[Records drawn from a dataset]
☆ ☆ ☆ ☆ ☆ ☆ ☆
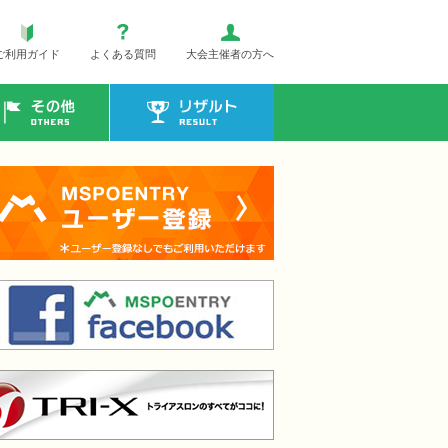
ご利用ガイド
よくある質問
大会主催者の方へ
その他
リザルト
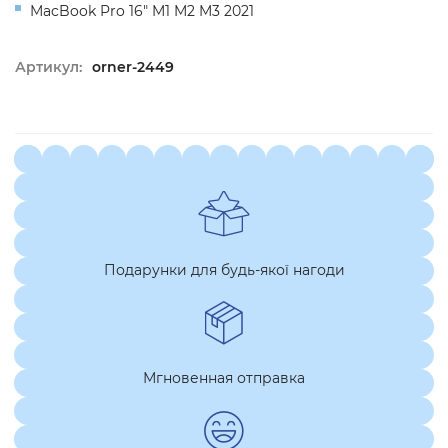
MacBook Pro 16" M1 M2 M3 2021
Артикул:
orner-2449
Подарунки для будь-якої нагоди
Мгновенная отправка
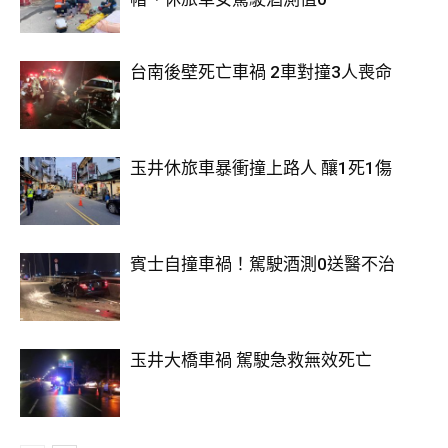
台南後壁死亡車禍 2車對撞3人喪命
玉井休旅車暴衝撞上路人 釀1死1傷
賓士自撞車禍！駕駛酒測0送醫不治
玉井大橋車禍 駕駛急救無效死亡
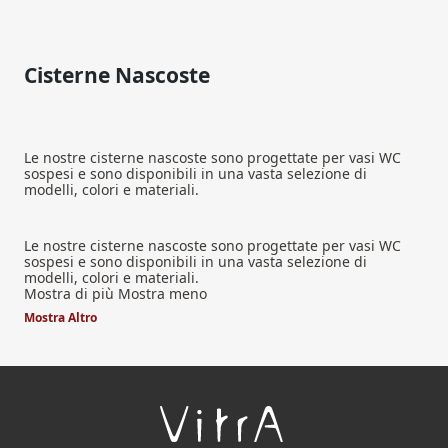
Cisterne Nascoste
Le nostre cisterne nascoste sono progettate per vasi WC
sospesi e sono disponibili in una vasta selezione di
modelli, colori e materiali.
Le nostre cisterne nascoste sono progettate per vasi WC
sospesi e sono disponibili in una vasta selezione di
modelli, colori e materiali.
Mostra di più
Mostra meno
Mostra Altro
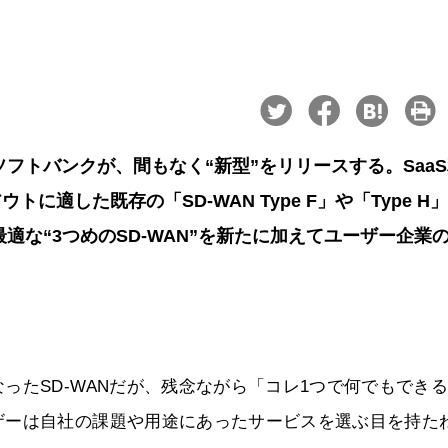
たソフトバンクが、間もなく“新型”をリリースする。Saa
適した既存の「SD-WAN Type F」や「Type H
に最適な“3つめのSD-WAN”を新たに加えてユーザー企業
ったSD-WANだが、残念ながら「コレ1つで何でもでき
ザーは自社の課題や用途にあったサービスを選ぶ目を持た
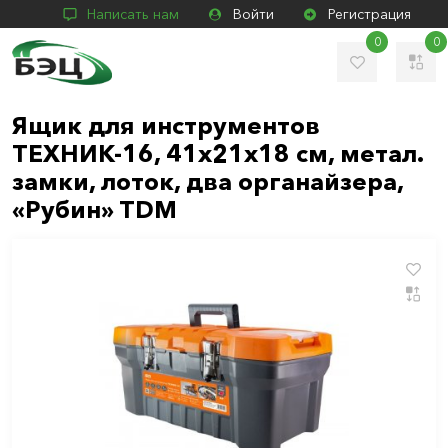
Написать нам
Войти
Регистрация
0
0
Ящик для инструментов
ТЕХНИК-16, 41х21х18 см, метал.
замки, лоток, два органайзера,
«Рубин» TDM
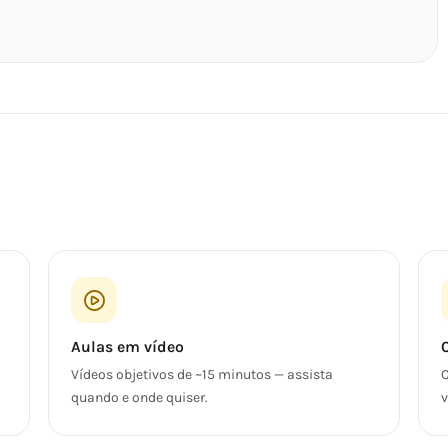
Aulas em vídeo
Vídeos objetivos de ~15 minutos — assista
C
quando e onde quiser.
v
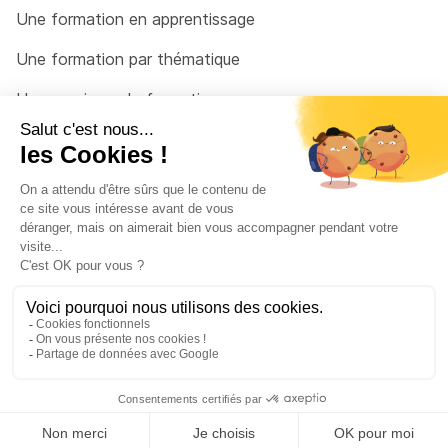
Une formation en apprentissage
Une formation par thématique
Un organisme de formation
Un conseiller
Une solution pour raccrocher
© 2026 - Côté Formations - par
Via Compétences
Menu Pied de page
Mentions Légales
Politique de confidentialité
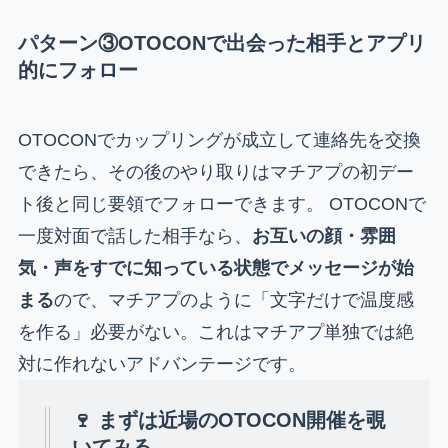
パターン③OTOCONで出会った相手とアプリ
的にフォロー
OTOCONでカップリングが成立して連絡先を交換
できたら、その後のやり取りはマチアプの初デー
ト後と同じ要領でフォローできます。 OTOCONで
一度対面で話した相手なら、
お互いの顔・雰囲
気・声をすでに知っている状態でメッセージが始
まる
ので、マチアプのように「文字だけで温度感
を作る」必要がない。これはマチアプ単独では絶
対に作れないアドバンテージです。
🍷 まずは近場のOTOCON開催を覗
いてみる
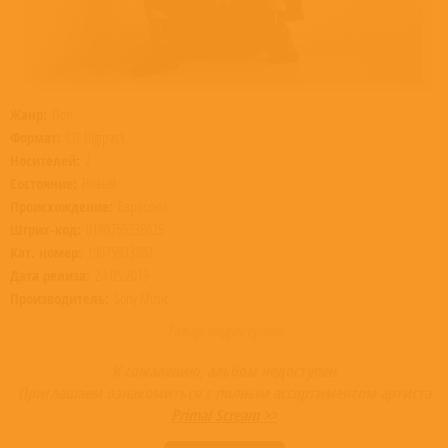
Жанр:
Поп
Формат:
CD, Digipack
Носителей:
2
Состояние:
Новый
Происхождение:
Евросоюз
Штрих-код:
0190759338025
Кат. номер:
19075933802
Дата релиза:
24.05.2019
Производитель:
Sony Music
Товар недоступен
К сожалению, альбом недоступен
Приглашаем ознакомиться с полным ассортиментом артиста
Primal Scream >>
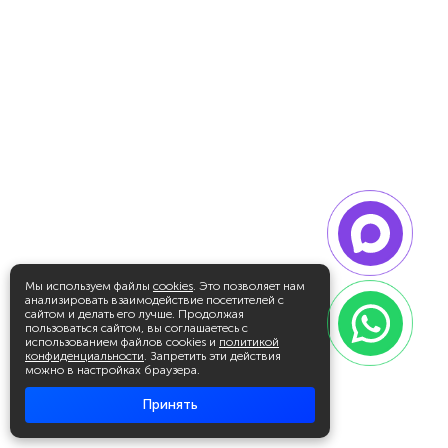
Мы используем файлы
cookies
. Это позволяет нам
анализировать взаимодействие посетителей с
сайтом и делать его лучше. Продолжая
пользоваться сайтом, вы соглашаетесь с
использованием файлов cookies и
политикой
конфиденциальности
. Запретить эти действия
можно в настройках браузера.
Принять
☆ ☆ ☆ ☆ ☆ ☆ ☆
Requirement: Only the pictures are to be excluded; all other parts of the records above are to be given exactly.

Answer to the problem:
ご利用ガイド
よくある質問
大会主催者の方へ
その他
リザルト
MacBook Pro 16" M1 M2 M3 2021
Артикул:
orner-2449
Подарунки для будь-якої нагоди
Мгновенная отправка
台南後壁死亡車禍 2車對撞3人喪命
玉井休旅車暴衝撞上路人 釀1死1傷
賓士自撞車禍！駕駛酒測0送醫不治
玉井大橋車禍 駕駛急救無效死亡
Cisterne Nascoste
Le nostre cisterne nascoste sono progettate per vasi WC
sospesi e sono disponibili in una vasta selezione di
modelli, colori e materiali.
Le nostre cisterne nascoste sono progettate per vasi WC
sospesi e sono disponibili in una vasta selezione di
modelli, colori e materiali.
Mostra di più
Mostra meno
Mostra Altro
たソフトバンクが、間もなく“新型”をリリースする。Saa
適した既存の「SD-WAN Type F」や「Type H
に最適な“3つめのSD-WAN”を新たに加えてユーザー企業
ったSD-WANだが、残念ながら「コレ1つで何でもでき
ザーは自社の課題や用途にあったサービスを選ぶ目を持た
Написать нам
Войти
Регистрация
0
0
Ящик для инструментов
ТЕХНИК-16, 41х21х18 см, метал.
замки, лоток, два органайзера,
«Рубин» TDM
Aulas em vídeo
Vídeos objetivos de ~15 minutos — assista
C
quando e onde quiser.
v
Une formation en apprentissage
Une formation par thématique
Un organisme de formation
Un conseiller
Une solution pour raccrocher
© 2026 - Côté Formations - par
Via Compétences
Menu Pied de page
Mentions Légales
Politique de confidentialité
パターン③OTOCONで出会った相手とアプリ
的にフォロー
OTOCONでカップリングが成立して連絡先を交換
できたら、その後のやり取りはマチアプの初デー
ト後と同じ要領でフォローできます。 OTOCONで
一度対面で話した相手なら、
お互いの顔・雰囲
気・声をすでに知っている状態でメッセージが始
まる
ので、マチアプのように「文字だけで温度感
を作る」必要がない。これはマチアプ単独では絶
対に作れないアドバンテージです。
🍷 まずは近場のOTOCON開催を覗
いてみる
Жанр:
Поп
Формат:
CD, Digipack
Носителей:
2
Состояние:
Новый
Происхождение:
Евросоюз
Штрих-код:
0190759338025
Кат. номер:
19075933802
Дата релиза:
24.05.2019
Производитель:
Sony Music
Товар недоступен
К сожалению, альбом недоступен
Приглашаем ознакомиться с полным ассортиментом артиста
Primal Scream >>
Мы используем файлы
cookies
. Это позволяет нам
анализировать взаимодействие посетителей с
сайтом и делать его лучше. Продолжая
пользоваться сайтом, вы соглашаетесь с
использованием файлов cookies и
политикой
конфиденциальности
. Запретить эти действия
можно в настройках браузера.
Принять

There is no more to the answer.